Object Modes#


O menu de seleção Mode.#

Modes allow editing different aspects of objects. While Object Mode allows you to position/rotate/scale them, Edit Mode allows changing their geometry, Pose Mode allows posing them, and so on.

You can change the current mode using the Mode selector in the 3D Viewport header. Which modes are available depends on the object’s type. The complete list is shown below.

Apart from using the selector, you can also press Ctrl-Tab to bring up a pie menu around the cursor for faster access. (If the selected object is an Armature, this shortcut will instead switch between Object Mode and Pose Mode.)

Pressing Tab will toggle Edit Mode for objects that support it.

Os modes podem afetar muitas coisas no Blender:

  • Each mode changes the header and Toolbar to show its own unique set of menus and tools. This also means it affects the available keyboard shortcuts.

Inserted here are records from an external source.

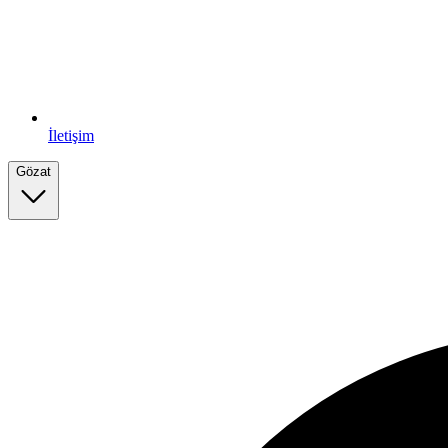
İletişim
Gözat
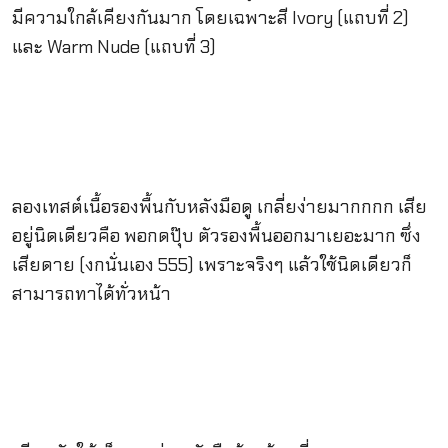
มีความใกล้เคียงกันมาก โดยเฉพาะสี Ivory (แถบที่ 2)
และ Warm Nude (แถบที่ 3)
ลองเทสต์เนื้อรองพื้นกับหลังมือดู เกลี่ยง่ายมากกกก เสีย
อยู่นิดเดียวคือ พอกดปุ๊บ ตัวรองพื้นออกมาเยอะมาก ซึ่ง
เสียดาย (งกนั่นเอง 555) เพราะจริงๆ แล้วใช้นิดเดียวก็
สามารถทาได้ทั่วหน้า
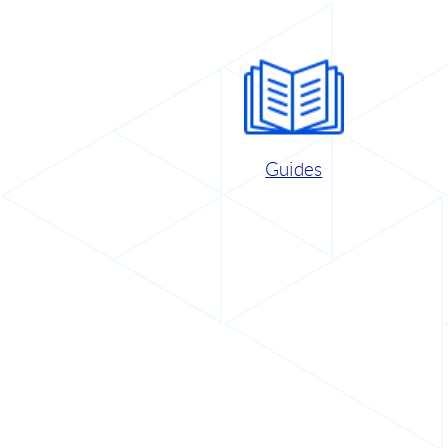
Guides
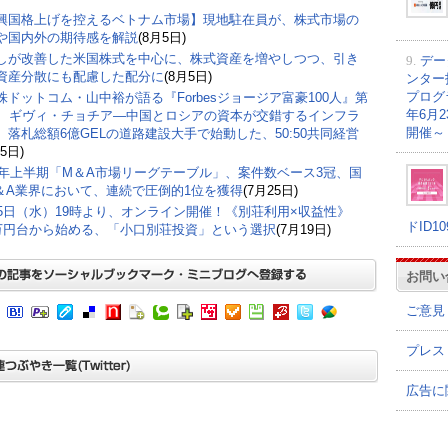
興国格上げを控えるベトナム市場】現地駐在員が、株式市場の
や国内外の期待感を解説
(8月5日)
しが改善した米国株式を中心に、株式資産を増やしつつ、引き
9.
デー
資産分散にも配慮した配分に
(8月5日)
ンター
プログラ
株ドットコム・山中裕が語る『Forbesジョージア富豪100人』第
年6月
弾、ギヴィ・チョチア―中国とロシアの資本が交錯するインフラ
開催～
。落札総額6億GELの道路建設大手で始動した、50:50共同経営
5日)
26年上半期「M＆A市場リーグテーブル」、案件数ベース3冠、国
＆A業界において、連続で圧倒的1位を獲得
(7月25日)
15日（水）19時より、オンライン開催！《別荘利用×収益性》
ドID1
0万円台から始める、「小口別荘投資」という選択
(7月19日)
お問い
ご意見
プレス
広告に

  • Modes can completely change the look of the viewport. For example, Weight Paint mode will shade the object to show its vertex weights, which are not normally visible.

  • Modes can affect other editors. For example, the UV Editor can only be used if the 3D Viewport is in Edit Mode. In the Properties editor, too, certain buttons and panels can only be used in certain modes.

Lista de Object Mode#

Os modos do Blender#





Object Mode

The default mode, available for all object types. Allows editing position, rotation and scale, duplicating objects, and so on.


Edit Mode

A mode for editing an object’s shape (vertices/edges/faces for meshes, control points for curves/surfaces, points/strokes for Grease Pencil, etc.).


Sculpt Mode

Provides an alternative toolset for editing an object’s shape (only for meshes).


Vertex Paint Mode

A mesh-only mode that allows you to set your mesh’s vertex colors (i.e. to «paint» them).


Weight Paint Mode

Um modo somente para malhas, dedicado a pintura e definição dos pesos de influência dos vértices.


Texture Paint Mode

A mesh-only mode that allows you to paint a texture directly on the model, in the 3D Viewport.


Particle Edit Mode

A mesh-only mode dedicated to particle systems, useful for editable systems (hair).


Pose Mode

An armature-only mode, dedicated to posing.


Draw Mode

A Grease Pencil-only mode, dedicated to creating Grease Pencil strokes.

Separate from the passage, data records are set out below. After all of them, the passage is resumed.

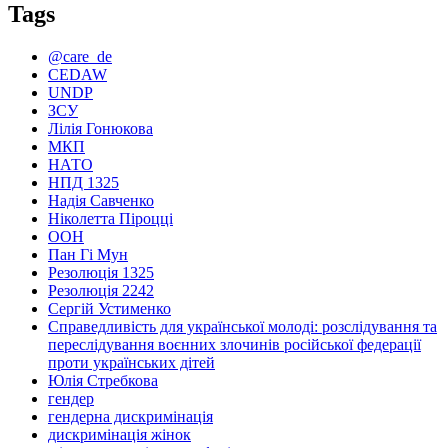
Tags
@care_de
CEDAW
UNDP
ЗСУ
Лілія Гонюкова
МКП
НАТО
НПД 1325
Надія Савченко
Ніколетта Піроцці
ООН
Пан Гі Мун
Резолюція 1325
Резолюція 2242
Сергій Устименко
Справедливість для української молоді: розслідування та
переслідування воєнних злочинів російської федерації
проти українських дітей
Юлія Стребкова
гендер
гендерна дискримінація
дискримінація жінок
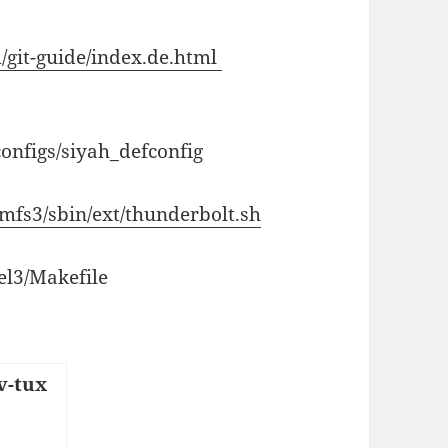
m/git-guide/index.de.html
configs/siyah_defconfig
amfs3/sbin/ext/thunderbolt.sh
nel3/Makefile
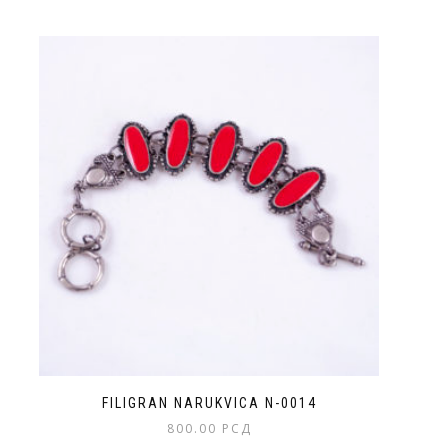
FILIGRAN NARUKVICA N-0014
800.00
РСД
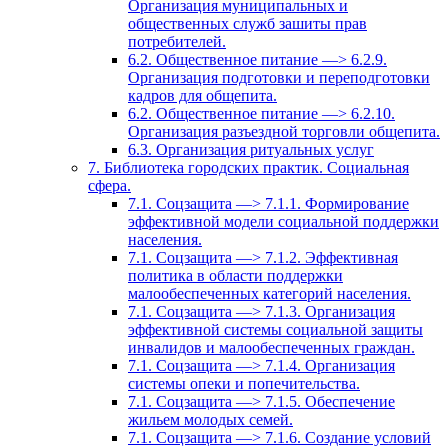
Организация муниципальных и
общественных служб зашиты прав
потребителей.
6.2. Общественное питание —> 6.2.9.
Организация подготовки и переподготовки
кадров для общепита.
6.2. Общественное питание —> 6.2.10.
Организация разъездной торговли общепита.
6.3. Организация ритуальных услуг
7. Библиотека городских практик. Социальная
сфера.
7.1. Соцзащита —> 7.1.1. Формирование
эффективной модели социальной поддержки
населения.
7.1. Соцзащита —> 7.1.2. Эффективная
политика в области поддержки
малообеспеченных категорий населения.
7.1. Соцзащита —> 7.1.3. Организация
эффективной системы социальной защиты
инвалидов и малообеспеченных граждан.
7.1. Соцзащита —> 7.1.4. Организация
системы опеки и попечительства.
7.1. Соцзащита —> 7.1.5. Обеспечение
жильем молодых семей.
7.1. Соцзащита —> 7.1.6. Создание условий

The cursor becomes a brush in Paint and Sculpt Modes.

Não entraremos em mais detalhes sobre os usos dos Modes aqui, pois eles são tratados em suas próprias seções.


Se você estiver lendo este manual e algum botão ou opção de menu estiver referenciado que não aparece em sua tela, pode ser que você não esteja no modo adequado para que essa opção seja válida.

Switching Objects#



Todos Modos



If you enter a mode such as Weight Paint for an object and then select another object, Blender will typically switch back to Object Mode. This means that, if you want to weight paint the other object too, you have to enter the mode a second time.

There is a way of avoiding this, however. Once you enter a mode, the Outliner will show a dot next to other objects that also support it. By clicking such a dot, you can switch over to another object without leaving the mode.

Alternatively, you can hover over the other object in the 3D Viewport and press Alt-Q.

Veja também

Lock Object Modes for preventing accidental mode changes.

Edição de Multi-Object#

Edit Mode and Pose Mode let you work with multiple objects even more easily than described above, as they can have multiple objects in the mode at the same time.

There are two ways of accomplishing this:

  • If you’re not yet in the mode, you can simply select all the objects and enter it.

  • If you’re already in the mode, you can bring other objects into it by clicking Ctrl-LMB on the dot in the Outliner. Removing objects from the mode works in the same way.

Some points of note:

  • The Properties editor will only ever show the details (shape keys, UV maps…) of the active object, not of all the selected ones.

  • Selecting any element from an object will make it the active one.

  • There are limits to the edits you can make. For example, you can’t create an edge that connects vertices from different objects.